2) cos^2(x) - 0.5cos(x) = 0:
We can rearrange this equation as follows:
cos(x) (cos(x) - 0.5) = 0
Again, we have two possibilities:
a) cos(x) = 0: This happens when x is equal to π/2 or 3π/2.
b) cos(x) - 0.5 = 0: Solving this equation for cos(x), we get cos(x) = 0.5, which occurs when x is equal to π/3 or 5π/3.
The solutions to the equation cos^2(x) - 0.5cos(x) = 0 are x = π/2, 3π/2, π/3, and 5π/3.
3) 6sin^2(x) - 5sin(x) + 1 = 0:
This quadratic equation can be factored as follows:
(2sin(x) - 1)(3sin(x) - 1) = 0
Solving the first factor, we get:
2sin(x) - 1 = 0
sin(x) = 1/2
This occurs when x is equal to π/6 or 5π/6.
Solving the second factor, we get:
3sin(x) - 1 = 0
sin(x) = 1/3
This occurs when x is equal to arcsin(1/3) or π - arcsin(1/3).
So, the solutions to the equation 6sin^2(x) - 5sin(x) + 1 = 0 are x = π/6, 5π/6, arcsin(1/3), and π - arcsin(1/3).

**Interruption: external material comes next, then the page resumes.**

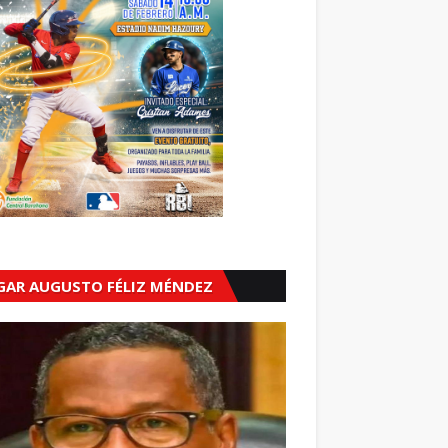
GAR AUGUSTO FÉLIZ MÉNDEZ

4) tan^2(x) + tan(x) - 12 = 0:
This equation is a quadratic equation in terms of tan(x). Let's solve it by factoring:
(tan(x) + 4)(tan(x) - 3) = 0
Solving the first factor, we get:
tan(x) + 4 = 0
tan(x) = -4
This occurs when x is equal to arctan(-4) or π + arctan(-4).
Solving the second factor, we get:
tan(x) - 3 = 0
tan(x) = 3
This occurs when x is equal to arctan(3).
So, the solutions to the equation tan^2(x) + tan(x) - 12 = 0 are x = arctan(-4), π + arctan(-4), and arctan(3).
Remember to consider periodicity and the restricted domain of trigonometric functions when finding all solutions.